═══ EXTRACTED RECORDS

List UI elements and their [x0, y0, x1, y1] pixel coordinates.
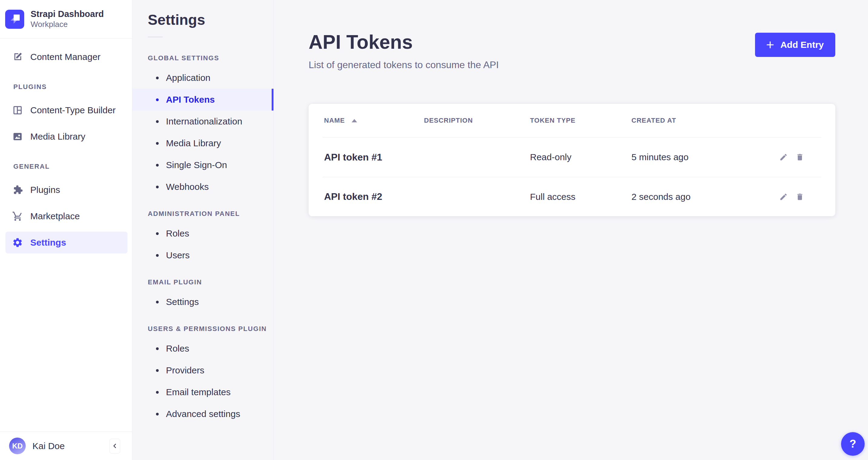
sidebar-section-plugins: PLUGINS	[13, 83, 132, 91]
bullet-dot	[156, 347, 159, 350]
subnav-item-up-email-templates[interactable]: Email templates	[132, 381, 273, 403]
bullet-dot	[156, 164, 159, 166]
collapse-sidebar-button[interactable]	[109, 438, 120, 453]
bullet-dot	[156, 76, 159, 79]
column-header-description: DESCRIPTION	[424, 117, 530, 124]
bullet-dot	[156, 232, 159, 235]
sidebar-item-label: Content-Type Builder	[30, 105, 116, 115]
main-content: API Tokens List of generated tokens to c…	[274, 0, 868, 460]
subnav-divider	[148, 37, 163, 37]
subnav-item-webhooks[interactable]: Webhooks	[132, 176, 273, 198]
delete-button[interactable]	[796, 153, 804, 162]
subnav-item-up-providers[interactable]: Providers	[132, 360, 273, 381]
edit-pencil-icon	[779, 193, 788, 201]
brand-home-link[interactable]: Strapi Dashboard Workplace	[0, 0, 132, 39]
column-header-token-type: TOKEN TYPE	[530, 117, 631, 124]
subnav-item-media-library[interactable]: Media Library	[132, 132, 273, 154]
brand-title: Strapi Dashboard	[31, 9, 104, 20]
subnav-section-users-permissions-plugin: USERS & PERMISSIONS PLUGIN	[148, 325, 273, 333]
page-subtitle: List of generated tokens to consume the …	[309, 59, 835, 70]
page-header: API Tokens List of generated tokens to c…	[309, 0, 835, 70]
bullet-dot	[156, 369, 159, 372]
settings-subnav: Settings GLOBAL SETTINGS Application API…	[132, 0, 274, 460]
user-name: Kai Doe	[32, 441, 65, 451]
subnav-item-admin-roles[interactable]: Roles	[132, 222, 273, 244]
delete-button[interactable]	[796, 192, 804, 202]
bullet-dot	[156, 301, 159, 303]
api-tokens-table-card: NAME DESCRIPTION TOKEN TYPE CREATED AT A…	[309, 104, 835, 216]
brand-subtitle: Workplace	[31, 20, 104, 30]
subnav-item-application[interactable]: Application	[132, 67, 273, 89]
subnav-title: Settings	[148, 11, 273, 28]
bullet-dot	[156, 391, 159, 394]
sidebar-section-general: GENERAL	[13, 163, 132, 171]
user-avatar[interactable]: KD	[9, 438, 26, 454]
token-name: API token #1	[324, 152, 424, 163]
sidebar-item-marketplace[interactable]: Marketplace	[5, 205, 127, 227]
chevron-left-icon	[111, 442, 119, 450]
bullet-dot	[156, 254, 159, 257]
token-name: API token #2	[324, 191, 424, 202]
subnav-item-admin-users[interactable]: Users	[132, 244, 273, 266]
sidebar-item-label: Marketplace	[30, 211, 80, 221]
bullet-dot	[156, 98, 159, 101]
brand-text: Strapi Dashboard Workplace	[31, 9, 104, 30]
help-button[interactable]: ?	[841, 432, 865, 456]
strapi-logo-icon	[5, 10, 24, 29]
bullet-dot	[156, 142, 159, 145]
media-library-icon	[12, 131, 23, 142]
sidebar-item-label: Content Manager	[30, 52, 100, 62]
sidebar-item-label: Settings	[30, 238, 66, 248]
cart-icon	[12, 211, 23, 222]
add-entry-label: Add Entry	[780, 40, 824, 50]
sidebar-item-plugins[interactable]: Plugins	[5, 179, 127, 201]
row-actions	[780, 153, 820, 162]
sidebar-item-settings[interactable]: Settings	[5, 232, 127, 253]
sidebar-item-content-type-builder[interactable]: Content-Type Builder	[5, 99, 127, 121]
token-type: Read-only	[530, 152, 631, 162]
subnav-section-email-plugin: EMAIL PLUGIN	[148, 278, 273, 286]
token-created-at: 5 minutes ago	[631, 152, 780, 162]
subnav-section-global-settings: GLOBAL SETTINGS	[148, 54, 273, 62]
table-row[interactable]: API token #1 Read-only 5 minutes ago	[322, 137, 822, 177]
column-header-name[interactable]: NAME	[324, 117, 424, 124]
main-sidebar: Strapi Dashboard Workplace Content Manag…	[0, 0, 132, 460]
subnav-item-up-advanced-settings[interactable]: Advanced settings	[132, 403, 273, 425]
puzzle-icon	[12, 184, 23, 195]
subnav-item-email-settings[interactable]: Settings	[132, 291, 273, 313]
subnav-item-single-sign-on[interactable]: Single Sign-On	[132, 154, 273, 176]
column-header-created-at: CREATED AT	[631, 117, 780, 124]
edit-pencil-icon	[779, 153, 788, 161]
sidebar-item-label: Media Library	[30, 131, 85, 142]
sidebar-item-content-manager[interactable]: Content Manager	[5, 46, 127, 68]
token-created-at: 2 seconds ago	[631, 192, 780, 202]
row-actions	[780, 192, 820, 202]
table-row[interactable]: API token #2 Full access 2 seconds ago	[322, 177, 822, 216]
sort-asc-triangle-icon	[352, 119, 357, 122]
sidebar-item-label: Plugins	[30, 185, 60, 195]
delete-trash-icon	[796, 153, 804, 161]
plus-icon	[765, 40, 775, 50]
gear-icon	[12, 237, 23, 248]
subnav-section-administration-panel: ADMINISTRATION PANEL	[148, 210, 273, 218]
delete-trash-icon	[796, 193, 804, 201]
add-entry-button[interactable]: Add Entry	[755, 33, 835, 57]
bullet-dot	[156, 413, 159, 416]
edit-button[interactable]	[779, 153, 788, 162]
question-mark-icon: ?	[849, 438, 856, 450]
bullet-dot	[156, 186, 159, 188]
table-header-row: NAME DESCRIPTION TOKEN TYPE CREATED AT	[322, 104, 822, 137]
bullet-dot	[156, 120, 159, 123]
main-nav: Content Manager PLUGINS Content-Type Bui…	[0, 39, 132, 258]
sidebar-item-media-library[interactable]: Media Library	[5, 126, 127, 148]
subnav-item-up-roles[interactable]: Roles	[132, 338, 273, 360]
content-type-builder-icon	[12, 105, 23, 116]
subnav-item-api-tokens[interactable]: API Tokens	[132, 89, 273, 111]
subnav-item-internationalization[interactable]: Internationalization	[132, 111, 273, 132]
content-manager-icon	[12, 52, 23, 62]
edit-button[interactable]	[779, 192, 788, 202]
token-type: Full access	[530, 192, 631, 202]
sidebar-footer: KD Kai Doe	[0, 432, 132, 460]
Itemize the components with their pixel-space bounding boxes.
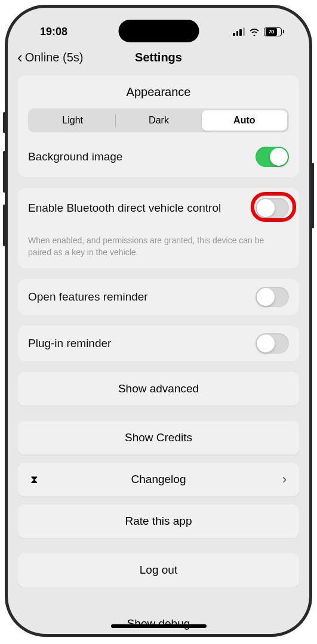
back-button[interactable]: ‹ Online (5s) xyxy=(17,49,83,65)
theme-segmented-control[interactable]: Light Dark Auto xyxy=(28,109,289,132)
show-advanced-button[interactable]: Show advanced xyxy=(17,371,300,406)
changelog-button[interactable]: ⧗ Changelog › xyxy=(17,462,300,497)
theme-dark-segment[interactable]: Dark xyxy=(116,110,201,131)
bluetooth-label: Enable Bluetooth direct vehicle control xyxy=(28,202,221,215)
open-features-toggle[interactable] xyxy=(256,287,289,307)
bluetooth-toggle[interactable] xyxy=(256,198,289,218)
plugin-toggle[interactable] xyxy=(256,333,289,354)
show-credits-button[interactable]: Show Credits xyxy=(17,420,300,455)
chevron-right-icon: › xyxy=(282,472,287,487)
hourglass-icon: ⧗ xyxy=(30,473,38,486)
plugin-card: Plug-in reminder xyxy=(17,325,300,362)
cellular-signal-icon xyxy=(233,27,245,36)
show-debug-label[interactable]: Show debug xyxy=(127,617,190,630)
wifi-icon xyxy=(249,27,260,36)
plugin-label: Plug-in reminder xyxy=(28,337,111,350)
page-title: Settings xyxy=(135,51,182,64)
battery-icon: 70 xyxy=(264,27,284,36)
bluetooth-card: Enable Bluetooth direct vehicle control … xyxy=(17,187,300,269)
appearance-card: Appearance Light Dark Auto Background im… xyxy=(17,75,300,178)
appearance-title: Appearance xyxy=(28,85,289,99)
open-features-label: Open features reminder xyxy=(28,290,148,304)
back-label: Online (5s) xyxy=(25,51,84,64)
bg-image-toggle[interactable] xyxy=(256,147,289,167)
chevron-left-icon: ‹ xyxy=(17,49,23,65)
rate-app-button[interactable]: Rate this app xyxy=(17,504,300,538)
status-time: 19:08 xyxy=(40,26,67,38)
open-features-card: Open features reminder xyxy=(17,278,300,315)
bluetooth-help-text: When enabled, and permissions are grante… xyxy=(28,235,289,258)
theme-auto-segment[interactable]: Auto xyxy=(202,110,287,131)
logout-button[interactable]: Log out xyxy=(17,553,300,587)
dynamic-island xyxy=(118,20,199,42)
bg-image-label: Background image xyxy=(28,150,122,163)
theme-light-segment[interactable]: Light xyxy=(30,110,115,131)
home-indicator[interactable] xyxy=(111,624,207,628)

══════

• _WHAT YOU NEED TO DO_
Look through the entries above; find each line with the word "header" and copy it.

• _EXERCISE OUTPUT_
column-header-description: DESCRIPTION	[424, 117, 530, 124]
column-header-token-type: TOKEN TYPE	[530, 117, 631, 124]
page-header: API Tokens List of generated tokens to c…	[309, 0, 835, 70]
column-header-name[interactable]: NAME	[324, 117, 424, 124]
column-header-created-at: CREATED AT	[631, 117, 780, 124]
table-header-row: NAME DESCRIPTION TOKEN TYPE CREATED AT	[322, 104, 822, 137]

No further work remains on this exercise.